Il contest ha selezionato e valutato i prodotti dei migliori oleifici italiani, La linea di olio evo che ha fatto man bassa di premi è stata lanciata lo scorso anno. Sulle bottiglie, reca il disegno stilizzato di Cristalda e Pizzomunno.

È viestano, fieramente e autenticamente pugliese, il top in Italia dell’olio extravergine di qualità. A decretarlo, assegnando ben tre premi per altrettante categorie di concorso, è uno dei più autorevoli contest nazionali dedicati al design, alla creatività come veicolo di valorizzazione delle eccellenze produttive italiane. “Le forme dell’olio 2022”, contest organizzato da “OlioOfficina”, magazine di riferimento nazionale per il settore olivicolo, ha assegnato ben tre premi all’olio extravergine d’oliva ‘Cristalda e Pizzomunno’ dell’Oleificio Fratelli Vieste: premio Forme d’Oro per la categoria “Gourmet con confezione”, premio Forme d’Oro per la categoria “Linea commerciale Gourmet con confezione”; e, infine, premio “Migliore narrazione”.

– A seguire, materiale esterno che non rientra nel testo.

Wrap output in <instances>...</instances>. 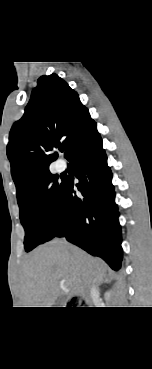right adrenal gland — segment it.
I'll list each match as a JSON object with an SVG mask.
<instances>
[{
	"mask_svg": "<svg viewBox=\"0 0 152 369\" xmlns=\"http://www.w3.org/2000/svg\"><path fill=\"white\" fill-rule=\"evenodd\" d=\"M108 282H110L109 280H108V278L105 276L104 277V280L102 281V282H99L98 284H97V286H100L101 284H103V283H108Z\"/></svg>",
	"mask_w": 152,
	"mask_h": 369,
	"instance_id": "1",
	"label": "right adrenal gland"
}]
</instances>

“Quando siamo venuti a conoscenza della notizia, ci si sono illuminati gli occhi, ha commentato entusiasta Raffaele Vieste. Non è un premio, un trofeo da esporre in bacheca, a cambiarci la vita, ma questa è una testimonianza oggettiva, concreta, che tutti i nostri sforzi giornalieri, tutta la passione che anima la nostra famiglia, tutti i nuovi progetti di comunicazione avviati camminano sulla strada giusta. Io ci credo tanto in questo territorio, non me ne andrei per nulla al mondo, anzi è in tutto il mondo che voglio arrivare a raccontarlo, sulle tavole e nei cuori di tutti. Pian piano lo so, troppa ambizione forse, ma l’ambizione non ha mai fatto male a nessuno”.

“Sono felice di questo successo personale dell’azienda che è in linea con quella che è la strada intrapresa dall’amministrazione sulle politiche olivicole- ha detto Dario Carlino, assessore del Comune di Vieste- . Il premio è il giusto riconoscimento a un’azienda che ha puntato alla qualità e alla bellezza. Ed è proprio alla qualità del prodotto e alla presentazione dello stesso che dobbiamo puntare tutti”.

“Lavorare per la crescita di un settore come l’olivicoltura, in un territorio che con oltre due milioni di presenze è la prima destinazione turistica della Puglia, è la prossima sfida che dovremo affrontare- ha detto Rossella Falcone, vicesindaco e assessore al Turismo di Vieste. Far vivere esperienze legate all’olio, far conoscere i vari momenti della trasformazione delle olive, far visitare i frantoi rappresenterebbe la concreta realizzazione di quanto oggi si definisce con il termine di olioturismo. Questo ci aiuterebbe a fare arrivare sul territorio, in mesi solitamente poco frequentati, turisti e appassionati di un settore, quello olivicolo, sempre più in crescita”.

La linea di olio evo che ha fatto man bassa di premi è stata lanciata lo scorso anno. Sulle bottiglie, reca il disegno stilizzato di Cristalda e Pizzomunno, gli innamorati viestani di una leggenda che ha nel faraglione più fotografato del mondo uno dei simboli iconici di Vieste.